Here's a typical disclaimer, from Bigpapers.com's terms of sale: "Custom written papers by BigPapers.com are to be used for research purposes only...BigPapers.com does not endorse nor tolerates any form of whole or partial plagiarism or any activity that will facilitate cheating." Or from Custom-Writing.org's Terms and Conditions: "Custom-Writing.org presents a prototype work that is intended to be used for further research." OxbridgeEssays.com, which claims to hire only students or graduates of Oxford and Cambridge, explains itself thus: "Our service is dedicated to supplying model answers to client’s academic questions, and in this we consider our work no different at all from private tutors who guide students to the model way of answering a question, often by writing-out such an answer just as we do." They also claim to "strictly require of our clients that they never submit our work as their own." I'm sure their customers treat that stricture with the respect it deserves.
My favorite is the evocatively-named EssayCheat.net's delightfully weaselly rationale for why using its service is not, in fact, cheating:
Take, for example, a lecturer who sets a nice easy essay question: ‘Who was John F Kennedy?’. Most students will use Google to search for initial information on this topic and they will find some 7.6 million answers to their question. The process of reading through these answers is not cheating. However - if the student takes one of the answers and hands it in, passing it off as their own work, then without doubt, they are cheating. In fact, there are many more subtle ways they could use their material to cheat - rewording a website they found, rearranging words, citing the source but relying too heavily on the material - and so on. But they could also use the material as a guide and write their own, original answer to the question set. In the same way, a student who orders a custom essay can use the essay as a guide and can write their own original answer to the question that has been set for them. They can even do their own research.

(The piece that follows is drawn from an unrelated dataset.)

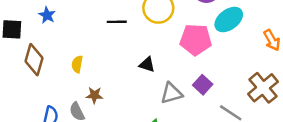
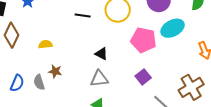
yellow semicircle: (77, 64) -> (45, 44), turned 64
gray triangle: (171, 93) -> (99, 79), moved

Uh huh. But if they could do their own research, they wouldn't need to buy a paper, now would they?
Disclaimers are all very well. But the bottom line is that people who buy from these services are not looking for templates or footnote material or guidance--they are paying others to do work they should be doing themselves, and passing that work off as their own. Essay mills are almost universally condemned--and not just by colleges and universities whose harried instructors fight ongoing battles against plagiarism and cheating (see, for instance, Plagiarized.com). In 2007, Google banned ads from paper-writing services, adding essay mills to its blacklist of unacceptable ad content, which includes, among others, ads for anabolic steroids, ads for escort services, and ads for illegal drugs and drug paraphenalia.